*** GIVEN RECORDS Section Begins ***

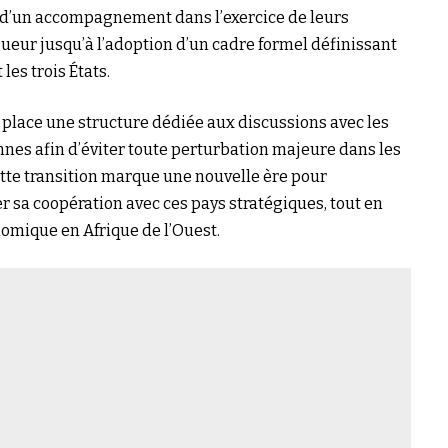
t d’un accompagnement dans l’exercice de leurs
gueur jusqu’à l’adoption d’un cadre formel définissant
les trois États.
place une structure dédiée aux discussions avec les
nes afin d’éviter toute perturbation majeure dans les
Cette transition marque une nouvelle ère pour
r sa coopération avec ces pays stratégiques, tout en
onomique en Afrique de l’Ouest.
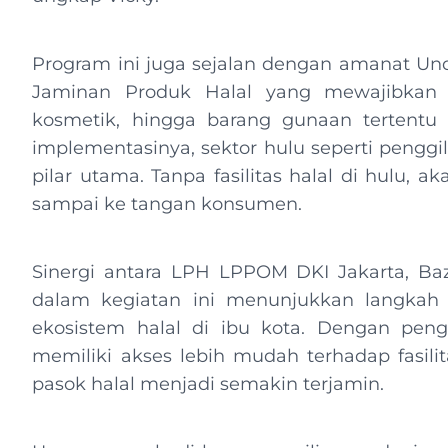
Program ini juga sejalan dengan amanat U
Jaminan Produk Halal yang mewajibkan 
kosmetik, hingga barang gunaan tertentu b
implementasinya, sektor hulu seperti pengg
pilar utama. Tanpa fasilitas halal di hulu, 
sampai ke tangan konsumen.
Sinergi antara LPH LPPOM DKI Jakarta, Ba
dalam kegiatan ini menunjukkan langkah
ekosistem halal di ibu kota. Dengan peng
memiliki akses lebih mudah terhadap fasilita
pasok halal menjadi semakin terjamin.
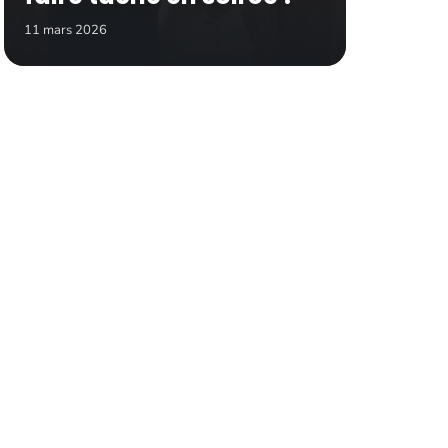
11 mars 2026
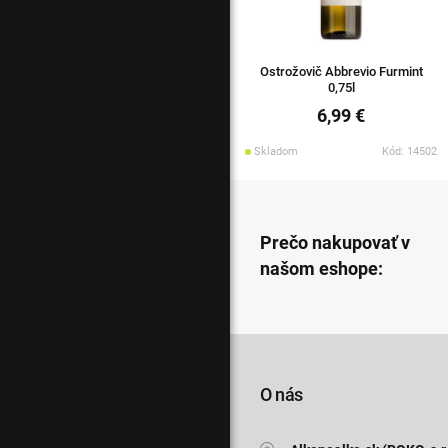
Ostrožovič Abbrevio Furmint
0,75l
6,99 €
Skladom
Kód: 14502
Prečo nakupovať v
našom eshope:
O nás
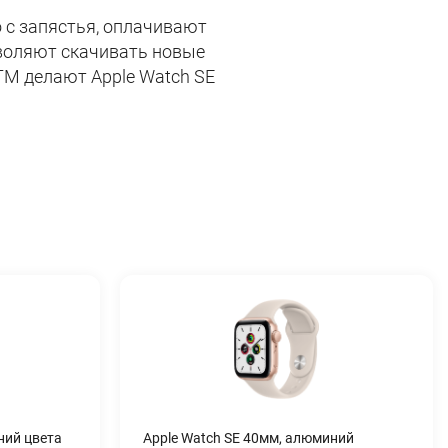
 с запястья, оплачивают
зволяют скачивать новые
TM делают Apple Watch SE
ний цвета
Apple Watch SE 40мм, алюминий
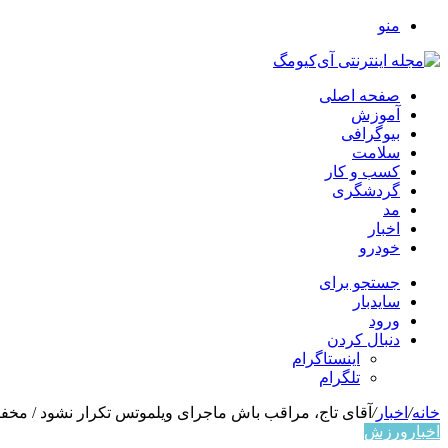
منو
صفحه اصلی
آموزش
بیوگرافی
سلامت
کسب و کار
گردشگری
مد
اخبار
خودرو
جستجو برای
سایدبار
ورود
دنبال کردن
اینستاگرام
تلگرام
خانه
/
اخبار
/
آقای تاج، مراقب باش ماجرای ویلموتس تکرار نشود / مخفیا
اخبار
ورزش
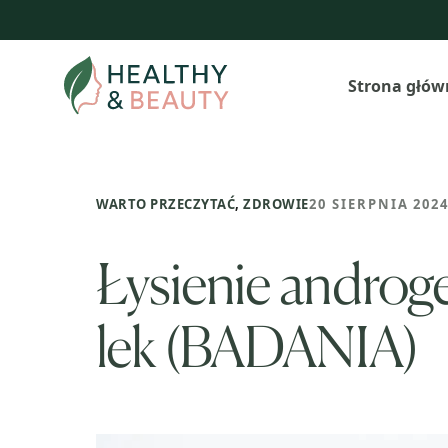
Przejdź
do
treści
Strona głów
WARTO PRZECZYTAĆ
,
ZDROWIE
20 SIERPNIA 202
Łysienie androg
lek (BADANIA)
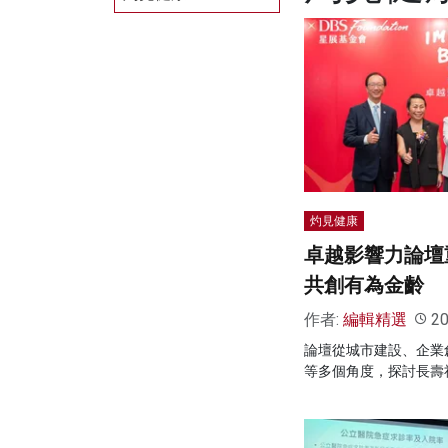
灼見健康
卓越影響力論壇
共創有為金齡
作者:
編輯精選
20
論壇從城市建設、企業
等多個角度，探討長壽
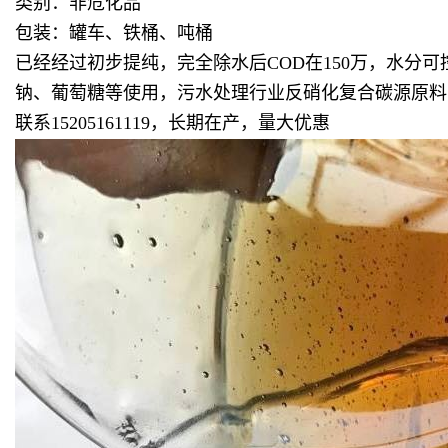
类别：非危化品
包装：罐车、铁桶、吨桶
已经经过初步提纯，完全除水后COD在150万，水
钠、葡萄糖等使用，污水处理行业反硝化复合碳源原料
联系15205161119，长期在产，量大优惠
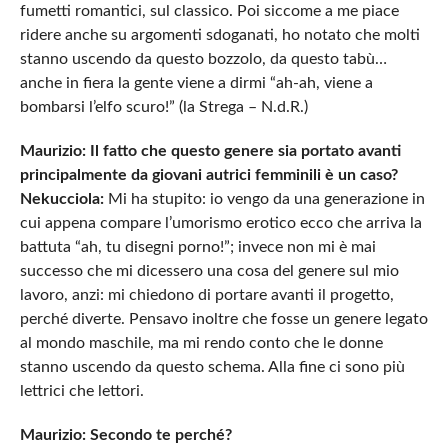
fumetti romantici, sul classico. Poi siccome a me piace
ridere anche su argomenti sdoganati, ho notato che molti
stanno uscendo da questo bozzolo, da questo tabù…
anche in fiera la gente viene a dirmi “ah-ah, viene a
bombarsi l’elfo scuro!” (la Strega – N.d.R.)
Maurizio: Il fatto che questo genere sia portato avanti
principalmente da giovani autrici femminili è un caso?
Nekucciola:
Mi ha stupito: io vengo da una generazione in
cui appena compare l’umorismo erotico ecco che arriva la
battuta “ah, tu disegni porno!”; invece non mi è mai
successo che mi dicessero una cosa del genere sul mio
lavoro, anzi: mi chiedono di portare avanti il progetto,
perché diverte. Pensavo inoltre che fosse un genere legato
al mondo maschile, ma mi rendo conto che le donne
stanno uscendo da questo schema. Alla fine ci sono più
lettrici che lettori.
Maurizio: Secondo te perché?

*** GIVEN RECORDS Section Ends ***

> **ASSIGNED TASK**
When a record holds a picture, leave that picture out; copy the rest verbatim.

> **EXPECTED OUTPUT**
t d’un accompagnement dans l’exercice de leurs
gueur jusqu’à l’adoption d’un cadre formel définissant
les trois États.
place une structure dédiée aux discussions avec les
nes afin d’éviter toute perturbation majeure dans les
Cette transition marque une nouvelle ère pour
r sa coopération avec ces pays stratégiques, tout en
onomique en Afrique de l’Ouest.
Program ini juga sejalan dengan amanat U
Jaminan Produk Halal yang mewajibkan 
kosmetik, hingga barang gunaan tertentu b
implementasinya, sektor hulu seperti pengg
pilar utama. Tanpa fasilitas halal di hulu, 
sampai ke tangan konsumen.
Sinergi antara LPH LPPOM DKI Jakarta, Ba
dalam kegiatan ini menunjukkan langkah
ekosistem halal di ibu kota. Dengan peng
memiliki akses lebih mudah terhadap fasilita
pasok halal menjadi semakin terjamin.
11 mars 2026
Ostrožovič Abbrevio Furmint
0,75l
6,99 €
Skladom
Kód: 14502
Prečo nakupovať v
našom eshope:
O nás
 с запястья, оплачивают
зволяют скачивать новые
TM делают Apple Watch SE
ний цвета
Apple Watch SE 40мм, алюминий
منو
صفحه اصلی
آموزش
بیوگرافی
سلامت
کسب و کار
گردشگری
مد
اخبار
خودرو
جستجو برای
سایدبار
ورود
دنبال کردن
اینستاگرام
تلگرام
خانه
/
اخبار
/
آقای تاج، مراقب باش ماجرای ویلموتس تکرار نشود / مخفیا
اخبار
ورزش
Przejdź
do
treści
Strona głów
WARTO PRZECZYTAĆ
,
ZDROWIE
20 SIERPNIA 202
Łysienie androg
lek (BADANIA)
灼見健康
卓越影響力論壇
共創有為金齡
作者:
編輯精選
20
論壇從城市建設、企業
等多個角度，探討長壽
类别：非危化品
包装：罐车、铁桶、吨桶
已经经过初步提纯，完全除水后COD在150万，水
钠、葡萄糖等使用，污水处理行业反硝化复合碳源原料
联系15205161119，长期在产，量大优惠
fumetti romantici, sul classico. Poi siccome a me piace
ridere anche su argomenti sdoganati, ho notato che molti
stanno uscendo da questo bozzolo, da questo tabù…
anche in fiera la gente viene a dirmi “ah-ah, viene a
bombarsi l’elfo scuro!” (la Strega – N.d.R.)
Maurizio: Il fatto che questo genere sia portato avanti
principalmente da giovani autrici femminili è un caso?
Nekucciola:
Mi ha stupito: io vengo da una generazione in
cui appena compare l’umorismo erotico ecco che arriva la
battuta “ah, tu disegni porno!”; invece non mi è mai
successo che mi dicessero una cosa del genere sul mio
lavoro, anzi: mi chiedono di portare avanti il progetto,
perché diverte. Pensavo inoltre che fosse un genere legato
al mondo maschile, ma mi rendo conto che le donne
stanno uscendo da questo schema. Alla fine ci sono più
lettrici che lettori.
Maurizio: Secondo te perché?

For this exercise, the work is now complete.